I have been color coding all the words I know and am learning different colors so I can tell at a glance whether I should really work at 100% understanding a sentence or not, or let my brain rest. This inaccurate parsing is definitely a headache. A lot of the “words” aren’t even words. I can’t even save many common words because they are parsed separately or grouped with unrelated characters.

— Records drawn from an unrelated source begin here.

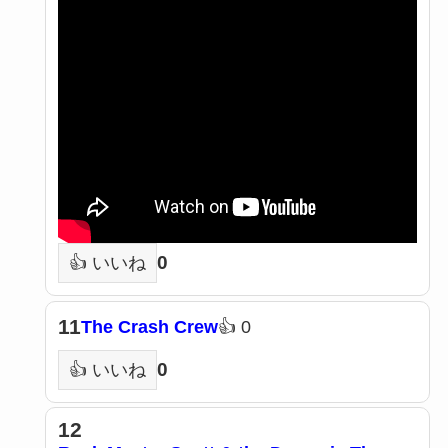
0
👍 いいね
11
The Crash Crew
👍 0
0
👍 いいね
12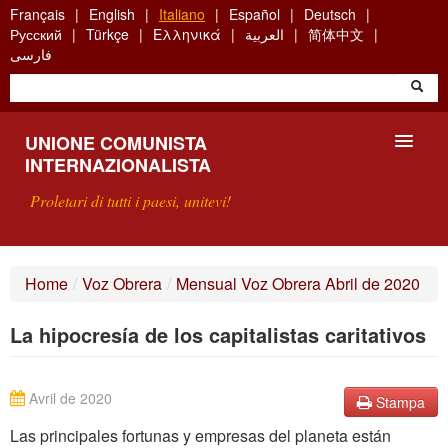
Skip
Français
English
Italiano
Español
Deutsch
to
Русский
Türkçe
Ελληνικά
العربية
简体中文
main
فارسی
content
UNIONE COMUNISTA
INTERNAZIONALISTA
Proletari di tutti i paesi, unitevi!
PRESENTAZIONE
Home
/
Voz Obrera
/
Mensual Voz Obrera Abril de 2020
COS'È L'UCI ?
La hipocresía de los capitalistas caritativos
RICERCA
SCRIVETECI
Avril de 2020
Stampa
Las principales fortunas y empresas del planeta están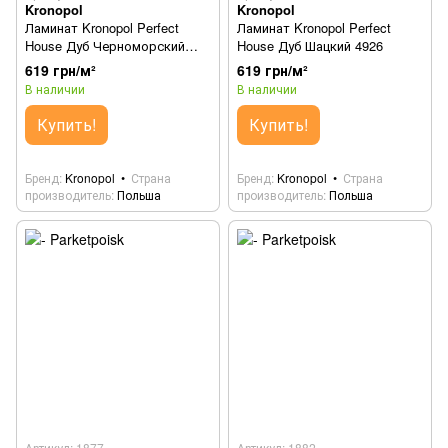
Kronopol
Kronopol
Ламинат Kronopol Perfect
Ламинат Kronopol Perfect
House Дуб Черноморский
House Дуб Шацкий 4926
1876
619 грн/м²
619 грн/м²
В наличии
В наличии
Купить!
Купить!
Бренд
Kronopol
Страна
Бренд
Kronopol
Страна
производитель
Польша
производитель
Польша
Артикул: 1877
Артикул: 1882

That said, LLR has been invaluable for my learning, so thank you so much for your work so far! It is the only reason I even subscribed to Netflix because of all the soft subs. I just joined the Pro version because color coding what I know, what I’m learning, and what I don’t need to worry about is making a huge difference in learning efficiency. I hope you can make these parsing changes soon to make it even better.

5 Likes

Thanks for your concern.

I’m a chinese learner/speaker too, and also want to have a better parsing for chinese (and japanese too btw).
It’s not that trivial and need to focus on the problem for some time, so it’s not in the highest priorities tasks atm, but it will soon come !

PS : For the color cooding for known words, it’s something we are working on actively since some months, so the user will be able to mark his KNOWN and LEARNING words, and we will suggest you new content adapted to the learner vocab level :smiley:

Will keep you informed for the chinese tokenizer ! Thanks again for the ideas you shared !

2 Likes

I love Language Reactor overall and just bought the three month pro sale so I want to support this project. But when it comes to Chinese learning this is still a huge issue. We really need the option to save ‘custom words’ (character combinations) and not just the automatically parsed semantic blocks.

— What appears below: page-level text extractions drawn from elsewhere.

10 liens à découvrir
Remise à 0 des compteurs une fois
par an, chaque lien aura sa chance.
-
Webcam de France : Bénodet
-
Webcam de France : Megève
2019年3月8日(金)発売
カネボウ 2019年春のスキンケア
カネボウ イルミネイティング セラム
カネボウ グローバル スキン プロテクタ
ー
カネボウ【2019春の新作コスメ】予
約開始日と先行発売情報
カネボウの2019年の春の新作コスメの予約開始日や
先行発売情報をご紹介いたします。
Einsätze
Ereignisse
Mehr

The underline feature only helps in certain cases, if two characters are perceived as one semantic block there is no way for me to split it up (afaik).

Example: LR parses [雪絕]xue3jue2 as a semantic block. There is no way for the user to save/underline 下雪 xia4xue3 and 絕對 jue2dui4 only.

未命名

2 Likes

Please add a feature to user define words in the meanwhile to actually make Chinese learning usable <3

It fails to parse even the most simple sentences correctly, I honestly have a simple error in almost every sentence. I love Language Reactor too and I use it as my primary study method!

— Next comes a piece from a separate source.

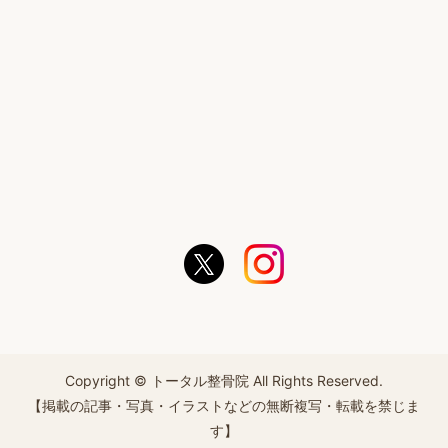
Copyright © トータル整骨院 All Rights Reserved.
【掲載の記事・写真・イラストなどの無断複写・転載を禁じま
す】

I’ve seen this same issue brought up about 2 or 3 years ago, really hope it becomes a much bigger priority for you guys, basically now Chinese learning on there is broken, I hope it can be a priority before all these new features popping up…

1 Like

There are solutions that parse those languages correctly, so probably don’t need to reinvent the wheel. Keep up the good work!

1 Like

I explored LLN in my early Mandarin-learning days a few years ago and have just come back. I think the product per se has improved massively and I congratulate the developers on such an excellent tool.

I was however devastated to see just how not-fit-for-use the Mandarin (traditional characters) mode currently is in so many cases. A random sample of YouTube videos resulted in the vast majority of sentences contained multiple word-parsing errors; far more than when set to simplified characters. I know parsing is non-trivial, and have seen the discussion e.g. here: Chinese Character/Word Segmentation Issues - #8 by quarridors , but that is some years ago now…